Он только махнул рукой.
И, как назло, вечером раздался звонок.
Тамара Ивановна. Слезливым голосом:
— Марина, милая, спаси! У меня арестовали карту! Судебные приставы! Они угрожают описать имущество!
Марина опустила голову в ладони.
— Тамара Ивановна, я предупреждала.
— Ты бессердечная! — завизжала свекровь. — Муж у тебя без работы, мать в слезах, а ты… Ты вообще женщина?
Павел слушал рядом и вдруг сорвался:
— Она права, Марина! Ты бы хоть раз вошла в положение!
Марина резко встала.
— Ты что, сговорился с ней?
— Да это же моя мама! Она родила меня! — Павел буквально выплюнул слова. — А ты… холодная бухгалтерша! Ты всё про цифры, про законы… А душа где?

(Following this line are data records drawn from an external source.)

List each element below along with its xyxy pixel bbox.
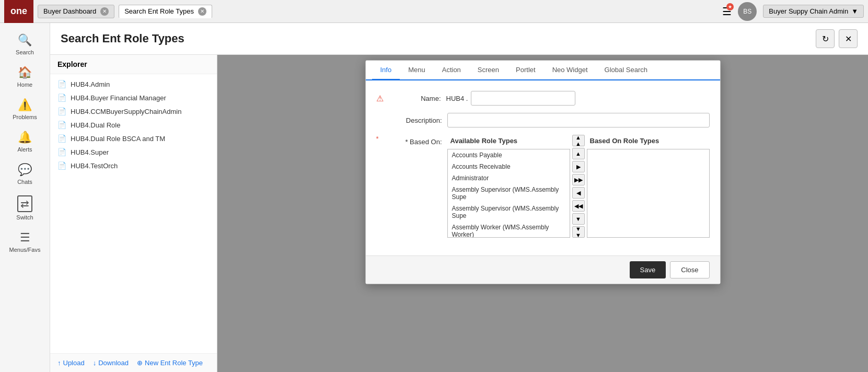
based-on-label: * Based On: <box>390 135 442 146</box>
list-item[interactable]: 📄 HUB4.Buyer Financial Manager <box>50 91 217 104</box>
search-icon: 🔍 <box>18 33 32 47</box>
list-item[interactable]: Administrator <box>448 172 570 184</box>
item-label: HUB4.TestOrch <box>71 162 118 170</box>
modal-tabs: Info Menu Action Screen <box>366 61 720 80</box>
file-icon: 📄 <box>57 161 66 170</box>
move-left-button[interactable]: ◀ <box>572 187 585 199</box>
user-dropdown[interactable]: Buyer Suppy Chain Admin ▼ <box>763 5 864 18</box>
list-item[interactable]: Accounts Receivable <box>448 161 570 172</box>
sidebar-label-home: Home <box>17 82 32 88</box>
list-item[interactable]: 📄 HUB4.Super <box>50 145 217 159</box>
name-input[interactable] <box>471 91 575 106</box>
tab-portlet[interactable]: Portlet <box>507 61 544 80</box>
description-input[interactable] <box>447 113 710 127</box>
refresh-button[interactable]: ↻ <box>816 29 835 48</box>
user-name: Buyer Suppy Chain Admin <box>769 7 848 15</box>
move-up-button[interactable]: ▲ <box>572 148 585 159</box>
description-label: Description: <box>390 117 442 124</box>
tab-info[interactable]: Info <box>372 61 400 80</box>
list-item[interactable]: 📄 HUB4.CCMBuyerSupplyChainAdmin <box>50 104 217 118</box>
tab-close-buyer-dashboard[interactable]: ✕ <box>100 7 109 16</box>
modal-dialog: Info Menu Action Screen <box>365 60 721 284</box>
move-right-button[interactable]: ▶ <box>572 161 585 172</box>
sidebar-item-switch[interactable]: ⇄ Switch <box>0 191 50 225</box>
list-item[interactable]: Accounts Payable <box>448 149 570 161</box>
sidebar: 🔍 Search 🏠 Home ⚠️ Problems 🔔 Alerts 💬 C… <box>0 23 50 372</box>
tab-screen[interactable]: Screen <box>469 61 507 80</box>
switch-icon: ⇄ <box>17 195 32 212</box>
close-button[interactable]: Close <box>670 261 709 278</box>
app-logo[interactable]: one <box>4 0 33 23</box>
tab-label: Buyer Dashboard <box>43 7 96 15</box>
warning-icon: ⚠️ <box>18 98 32 112</box>
sidebar-item-search[interactable]: 🔍 Search <box>0 29 50 60</box>
sidebar-item-home[interactable]: 🏠 Home <box>0 62 50 92</box>
user-avatar[interactable]: BS <box>738 2 757 21</box>
sidebar-item-alerts[interactable]: 🔔 Alerts <box>0 126 50 157</box>
dropdown-chevron-icon: ▼ <box>851 7 858 15</box>
explorer-list: 📄 HUB4.Admin 📄 HUB4.Buyer Financial Mana… <box>50 74 217 353</box>
sidebar-item-chats[interactable]: 💬 Chats <box>0 159 50 189</box>
tab-buyer-dashboard[interactable]: Buyer Dashboard ✕ <box>38 5 114 18</box>
lists-container: Available Role Types Accounts Payable Ac… <box>447 135 710 238</box>
main-layout: 🔍 Search 🏠 Home ⚠️ Problems 🔔 Alerts 💬 C… <box>0 23 868 372</box>
available-list-box[interactable]: Accounts Payable Accounts Receivable Adm… <box>447 149 570 238</box>
file-icon: 📄 <box>57 80 66 88</box>
move-down-button[interactable]: ▼ <box>572 213 585 225</box>
modal-bottom-actions: Save Close <box>366 255 720 284</box>
move-all-left-button[interactable]: ◀◀ <box>572 200 585 212</box>
item-label: HUB4.Dual Role BSCA and TM <box>71 135 165 143</box>
home-icon: 🏠 <box>18 66 32 79</box>
sidebar-label-problems: Problems <box>13 114 37 120</box>
save-button[interactable]: Save <box>630 261 666 278</box>
based-on-list-section: Based On Role Types <box>587 135 710 238</box>
tab-menu[interactable]: Menu <box>400 61 434 80</box>
available-list-section: Available Role Types Accounts Payable Ac… <box>447 135 570 238</box>
tab-search-ent-role-types[interactable]: Search Ent Role Types ✕ <box>119 5 212 18</box>
close-page-button[interactable]: ✕ <box>839 29 858 48</box>
move-all-right-button[interactable]: ▶▶ <box>572 174 585 185</box>
list-item[interactable]: 📄 HUB4.Admin <box>50 77 217 91</box>
name-form-row: ⚠ Name: HUB4 . <box>376 91 710 106</box>
tab-global-search[interactable]: Global Search <box>596 61 656 80</box>
tab-label: Search Ent Role Types <box>124 7 194 15</box>
sidebar-label-search: Search <box>16 49 34 55</box>
tab-neo-widget[interactable]: Neo Widget <box>544 61 596 80</box>
bell-icon: 🔔 <box>18 131 32 144</box>
name-prefix: HUB4 . <box>446 95 468 102</box>
sidebar-label-chats: Chats <box>17 179 32 185</box>
download-link[interactable]: ↓ Download <box>93 359 129 367</box>
description-form-row: Description: <box>376 113 710 127</box>
sidebar-item-problems[interactable]: ⚠️ Problems <box>0 94 50 124</box>
based-on-list-header: Based On Role Types <box>587 135 710 147</box>
notifications[interactable]: ☰ ★ <box>722 5 732 18</box>
list-item[interactable]: 📄 HUB4.Dual Role BSCA and TM <box>50 132 217 145</box>
name-field-group: HUB4 . <box>446 91 710 106</box>
workspace: Explorer 📄 HUB4.Admin 📄 HUB4.Buyer Finan… <box>50 55 868 372</box>
based-on-row: * * Based On: Available Role Types Accou… <box>376 135 710 238</box>
list-item[interactable]: Assembly Worker (WMS.Assembly Worker) <box>448 222 570 238</box>
list-item[interactable]: 📄 HUB4.TestOrch <box>50 159 217 172</box>
list-item[interactable]: Assembly Supervisor (WMS.Assembly Supe <box>448 184 570 203</box>
page-title: Search Ent Role Types <box>61 32 184 45</box>
modal-body: ⚠ Name: HUB4 . Description: <box>366 80 720 255</box>
tab-action[interactable]: Action <box>434 61 469 80</box>
sidebar-item-menus-favs[interactable]: ☰ Menus/Favs <box>0 227 50 257</box>
file-icon: 📄 <box>57 148 66 156</box>
download-arrow-icon: ↓ <box>93 359 97 367</box>
top-right-area: ☰ ★ BS Buyer Suppy Chain Admin ▼ <box>722 2 864 21</box>
item-label: HUB4.Admin <box>71 80 110 88</box>
based-on-list-box[interactable] <box>587 149 710 238</box>
list-item[interactable]: 📄 HUB4.Dual Role <box>50 118 217 132</box>
header-actions: ↻ ✕ <box>816 29 858 48</box>
explorer-header: Explorer <box>50 55 217 74</box>
list-item[interactable]: Assembly Supervisor (WMS.Assembly Supe <box>448 203 570 222</box>
move-top-button[interactable]: ▲▲ <box>572 135 585 146</box>
new-role-type-button[interactable]: ⊕ New Ent Role Type <box>137 359 203 367</box>
file-icon: 📄 <box>57 107 66 115</box>
main-content: Info Menu Action Screen <box>217 55 868 372</box>
upload-link[interactable]: ↑ Upload <box>57 359 85 367</box>
tab-close-search-ent[interactable]: ✕ <box>198 7 206 16</box>
move-bottom-button[interactable]: ▼▼ <box>572 226 585 238</box>
sidebar-label-switch: Switch <box>16 214 33 220</box>
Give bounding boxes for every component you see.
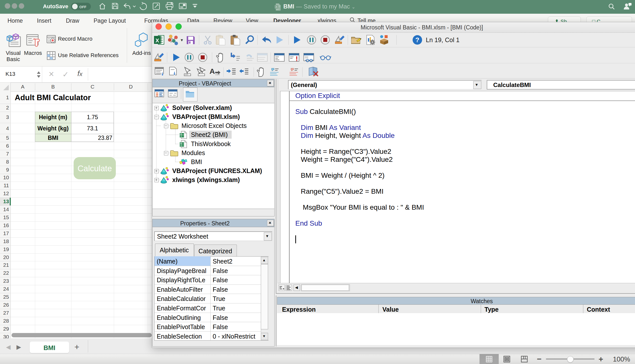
svg-text:A: A xyxy=(210,67,215,75)
svg-text:X: X xyxy=(155,38,159,44)
svg-text:x: x xyxy=(180,142,182,144)
svg-text:X: X xyxy=(275,5,278,9)
svg-text:!: ! xyxy=(296,55,298,62)
svg-text:?: ? xyxy=(415,36,419,44)
svg-text:x: x xyxy=(180,133,182,135)
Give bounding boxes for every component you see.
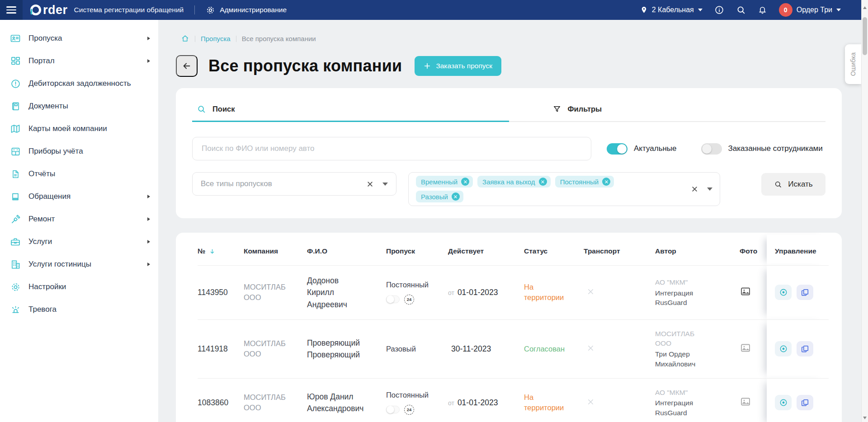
copy-button[interactable] [797, 341, 813, 356]
photo-icon[interactable] [740, 286, 751, 297]
view-button[interactable] [775, 341, 792, 356]
breadcrumb-passes-link[interactable]: Пропуска [201, 35, 231, 42]
hotel-building-icon [10, 259, 21, 270]
scroll-down-arrow-icon[interactable] [863, 417, 867, 419]
chip-single: Разовый [416, 191, 463, 202]
hamburger-menu-button[interactable] [0, 0, 23, 20]
tab-filters[interactable]: Фильтры [509, 102, 826, 122]
sidebar-item-documents[interactable]: Документы [0, 95, 158, 117]
remove-chip-icon[interactable] [461, 178, 469, 186]
location-selector[interactable]: 2 Кабельная [640, 5, 703, 14]
sidebar-item-services[interactable]: Услуги [0, 230, 158, 253]
valid-date: 01-01-2023 [458, 398, 498, 407]
sidebar-item-passes[interactable]: Пропуска [0, 27, 158, 50]
table-header-row: № Компания Ф.И.О Пропуск Действует Стату… [198, 234, 829, 266]
remove-chip-icon[interactable] [602, 178, 610, 186]
sidebar-item-hotel-services[interactable]: Услуги гостиницы [0, 253, 158, 276]
table-row[interactable]: 1083860 МОСИТЛАБ ООО Юров Данил Александ… [198, 378, 829, 422]
info-button[interactable] [714, 5, 724, 15]
sidebar-item-requests[interactable]: Обращения [0, 185, 158, 208]
pass-toggle[interactable] [386, 295, 400, 303]
page-scrollbar[interactable] [861, 0, 868, 422]
sidebar-item-repair[interactable]: Ремонт [0, 208, 158, 230]
notifications-bell-button[interactable] [758, 5, 767, 15]
remove-chip-icon[interactable] [539, 178, 547, 186]
toggle-knob [387, 406, 394, 413]
sidebar-item-meters[interactable]: Приборы учёта [0, 140, 158, 163]
search-input[interactable] [192, 137, 591, 160]
page-header: Все пропуска компании Заказать пропуск [176, 55, 501, 77]
logo-o-icon [29, 3, 43, 17]
error-side-tab[interactable]: Ошибка [845, 44, 861, 84]
copy-button[interactable] [797, 395, 813, 410]
photo-icon[interactable] [740, 396, 751, 407]
home-icon[interactable] [181, 34, 189, 43]
sidebar-item-portal[interactable]: Портал [0, 50, 158, 72]
actual-toggle[interactable]: Актуальные [607, 143, 677, 155]
admin-menu[interactable]: Администрирование [206, 5, 287, 15]
column-management: Управление [767, 234, 829, 266]
sidebar-item-company-maps[interactable]: Карты моей компании [0, 117, 158, 140]
remove-chip-icon[interactable] [452, 192, 460, 201]
copy-button[interactable] [797, 285, 813, 300]
siren-icon [10, 305, 21, 315]
toggle-off-switch[interactable] [701, 143, 722, 155]
pass-type-cell: Постоянный [386, 391, 429, 399]
ordered-by-employees-toggle[interactable]: Заказанные сотрудниками [701, 143, 823, 155]
pass-type-multiselect[interactable]: Временный Заявка на выход Постоянный [408, 172, 720, 206]
pass-type-cell: Разовый [386, 345, 416, 353]
table-row[interactable]: 1141918 МОСИТЛАБ ООО Проверяющий Проверя… [198, 319, 829, 378]
app-logo[interactable]: rder [29, 3, 68, 17]
search-icon [197, 104, 206, 114]
search-button[interactable] [736, 5, 746, 15]
order-pass-button[interactable]: Заказать пропуск [415, 56, 501, 76]
no-transport-icon [584, 344, 595, 352]
back-button[interactable] [176, 55, 198, 77]
company-cell: МОСИТЛАБ ООО [244, 338, 292, 359]
page-title: Все пропуска компании [208, 56, 402, 75]
user-menu[interactable]: 0 Ордер Три [779, 3, 841, 17]
view-button[interactable] [775, 285, 792, 300]
valid-prefix: от [448, 289, 454, 296]
funnel-icon [552, 105, 561, 114]
passes-table: № Компания Ф.И.О Пропуск Действует Стату… [198, 234, 829, 422]
toggle-knob [617, 144, 627, 154]
photo-icon[interactable] [740, 342, 751, 353]
table-row[interactable]: 1143950 МОСИТЛАБ ООО Додонов Кирилл Андр… [198, 266, 829, 320]
chevron-down-icon[interactable] [382, 183, 388, 186]
column-pass: Пропуск [386, 234, 448, 266]
chevron-right-icon [147, 195, 150, 198]
column-status: Статус [524, 234, 584, 266]
status-badge: На территории [524, 282, 570, 303]
status-badge: Согласован [524, 344, 565, 354]
tab-search[interactable]: Поиск [192, 102, 509, 122]
clear-select-icon[interactable] [367, 181, 373, 188]
gear-icon [10, 282, 21, 292]
scrollbar-thumb[interactable] [863, 17, 867, 55]
sidebar-item-reports[interactable]: Отчёты [0, 163, 158, 185]
search-submit-button[interactable]: Искать [761, 173, 826, 196]
pass-toggle[interactable] [386, 406, 400, 413]
pass-type-select[interactable]: Все типы пропусков [192, 172, 396, 196]
hamburger-icon [6, 6, 16, 8]
breadcrumb-separator [236, 36, 236, 42]
chevron-down-icon [836, 9, 841, 11]
chevron-down-icon[interactable] [707, 188, 712, 191]
chevron-right-icon [147, 59, 150, 63]
sidebar-item-alarm[interactable]: Тревога [0, 298, 158, 321]
filters-card: Поиск Фильтры Актуальные Заказанные сотр… [176, 88, 842, 218]
sidebar-item-receivables[interactable]: Дебиторская задолженность [0, 72, 158, 95]
company-cell: МОСИТЛАБ ООО [244, 392, 292, 413]
author-org: МОСИТЛАБ ООО [655, 329, 707, 348]
admin-gear-icon [206, 5, 215, 15]
view-button[interactable] [775, 395, 792, 410]
scroll-up-arrow-icon[interactable] [863, 6, 867, 9]
toggle-on-switch[interactable] [607, 143, 627, 155]
valid-date: 30-11-2023 [451, 344, 491, 353]
grid-icon [10, 56, 21, 66]
chevron-right-icon [147, 217, 150, 221]
plus-icon [424, 62, 431, 70]
sort-desc-icon[interactable] [209, 248, 216, 255]
sidebar-item-settings[interactable]: Настройки [0, 276, 158, 298]
clear-multiselect-icon[interactable] [691, 186, 698, 192]
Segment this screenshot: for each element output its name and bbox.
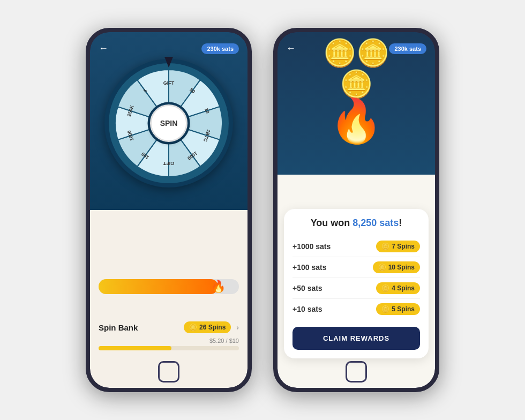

— Душа? — Марина рассмеялась так, что у него по спине побежали мурашки. — Душа у меня там, где ответственность. Где люди живут по средствам. А не набирают кредитов, чтобы купить десятые сапоги.
Павел побагровел.
— Ты выгоняешь меня ради ремонта своим старикам?!
Марина взяла чемодан, тот самый, что стоял с прошлого раза, открыла и бросила туда его вещи: джинсы, футболки, носки.
— Я выгоняю тебя, потому что ты не муж. Потому что муж не живёт за счёт жены и не прячет свои проблемы за маминой юбкой.
Павел вскочил, попытался остановить её, вырвать вещи. Между ними снова завязалась борьба: чемодан туда-сюда, руки сцепились. В какой-то момент он толкнул её так, что Марина ударилась о шкаф.
Она выпрямилась. Лицо побледнело, глаза стали стальными.
— Всё. Хватит.
Она достала телефон и прямо при нём набрала 112.
— Алло, полиция? Хочу подать заявление о домашнем насилии и угрозах. Адрес — такой-то.
Павел замер. Отступил.
— Марина, ты что… Сдурела?
— Нет. Я устала.
Она положила трубку и указала на дверь.
— Собирайся. Сейчас же.
И на этот раз он подчинился. Сначала пытался что-то бормотать — про любовь, про «мы же семья», но, увидев её взгляд, понял: всё кончено.
Когда за дверью щёлкнул замок, Марина села на пол и впервые за долгие месяцы почувствовала… тишину. Настоящую.
Через неделю ей пришло уведомление: приставы описали имущество Тамары Ивановны. Шкаф, телевизор, микроволновка. Та звонила, кричала, обвиняла всех подряд. Но Марина уже не брала трубку.
А Павел… Павел нашёл работу курьером. Видимо, жизнь быстро объяснила, что мамина юбка не спасёт.
Родители Марины тем временем радовались ремонту. Папа шутил, что новый линолеум — как паркет в Большом театре, мама улыбалась тихо, по-матерински.
Марина смотрела на них и думала: всё правильно. Она осталась в своём доме. Она выгнала тех, кто тянул её вниз.
И поняла: иногда любовь — это твёрдое «нет».